One such angle is from the Desert View Watchtower about 45 minutes east of Grand Canyon Village on far eastern edge of the South Rim. This tower, standing tall at the far eastern edge of the South Rim, was completed in 1932. Designed by Mary Colter, one of very few female architects in her time, Desert View Watchtower was created to blend in with its surroundings rather than stand apart from them.
Until recently, the tower’s main room housed a large gift shop, but in early 2015, the National Park Service was able to purchase the tower from its private owners and undertook the task of restoring the building, its murals, and its adherence to Colter’s vision. Today, Desert View Watchtower functions as "a place to celebrate, share, and learn about inter-tribal cultural heritage," according to the National Park Service.
This is appropriate given the watchtower’s architectural features which Colter drew from Puebloan people from all over the Colorado Plateau. The tower’s main room, for example, is modeled after a Kiva, with a ceiling of logs laid out in a pattern and a fireplace in the center. The interior walls of the second floor are adorned with murals by Hopi artist Fred Kabotie.

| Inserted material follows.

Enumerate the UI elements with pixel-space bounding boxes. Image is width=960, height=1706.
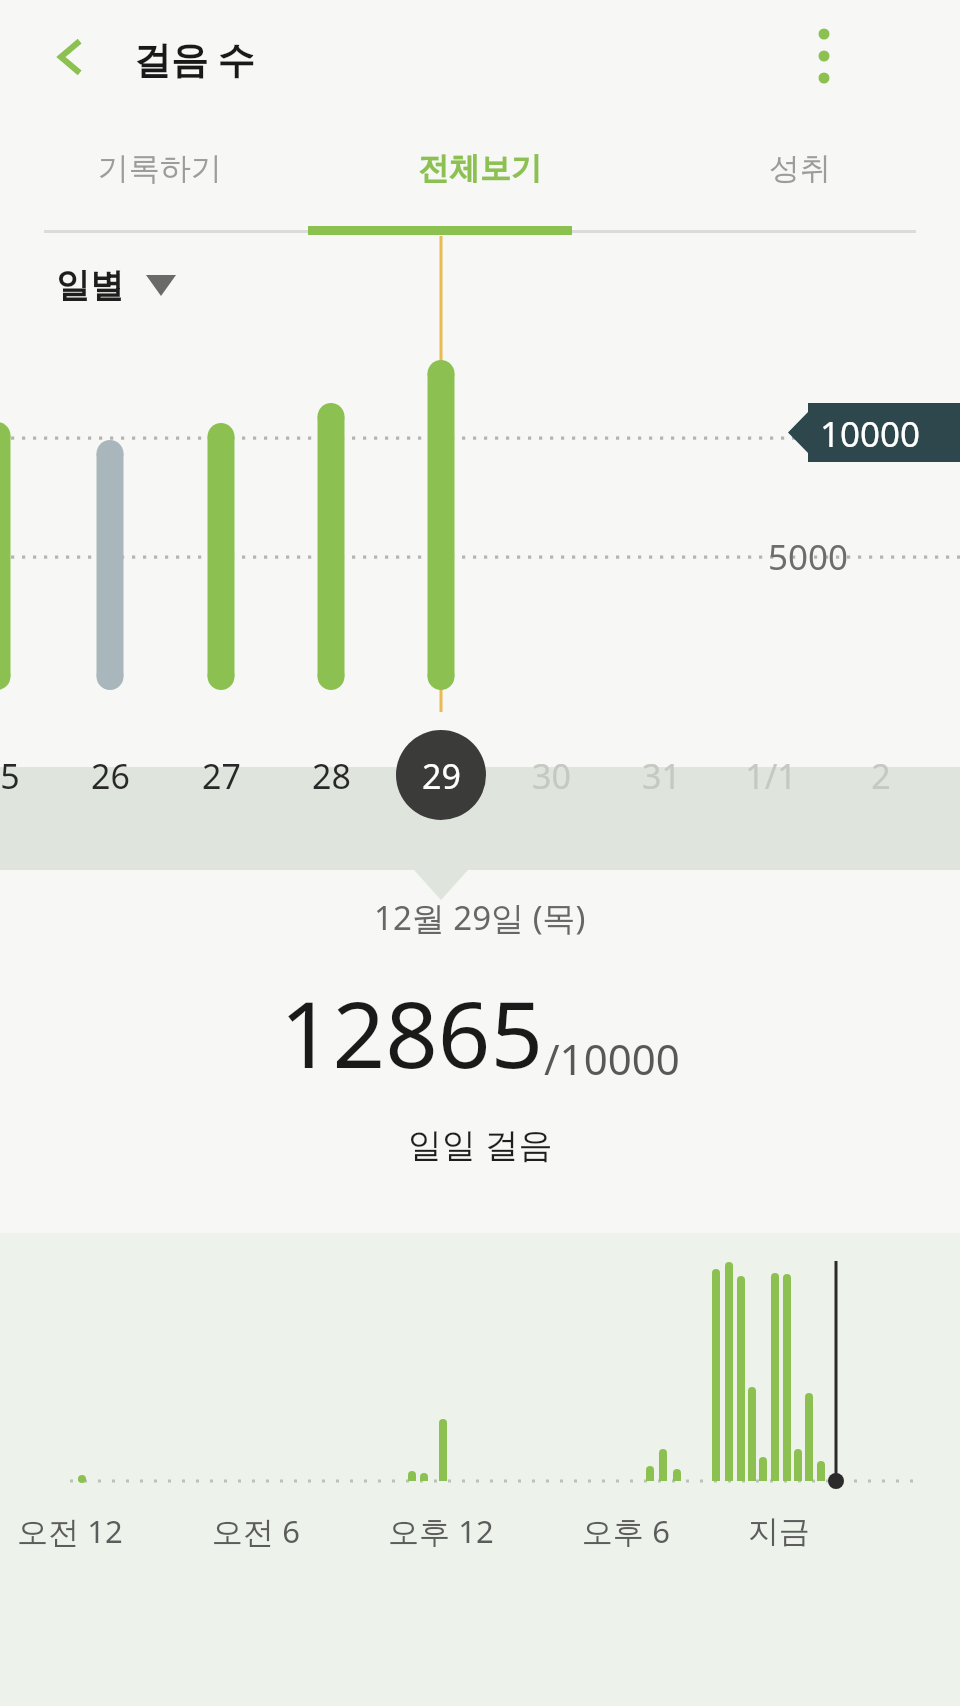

Throughout this year, the Desert View Watchtower has hosted shows featuring artists and craftsman from the Grand Canyon’s 11 traditionally associated tribes. Through the Desert View Cultural Demonstration Series, the park, in partnership with ArtPlace America and the American Indian Alaska Native Tourism Association, hopes to provide guests with the opportunity to learn more about the diverse cultures and histories of the region.
And… when you’re on the river, don’t forget to look up. You can see the Desert View Watchtower from the Colorado River!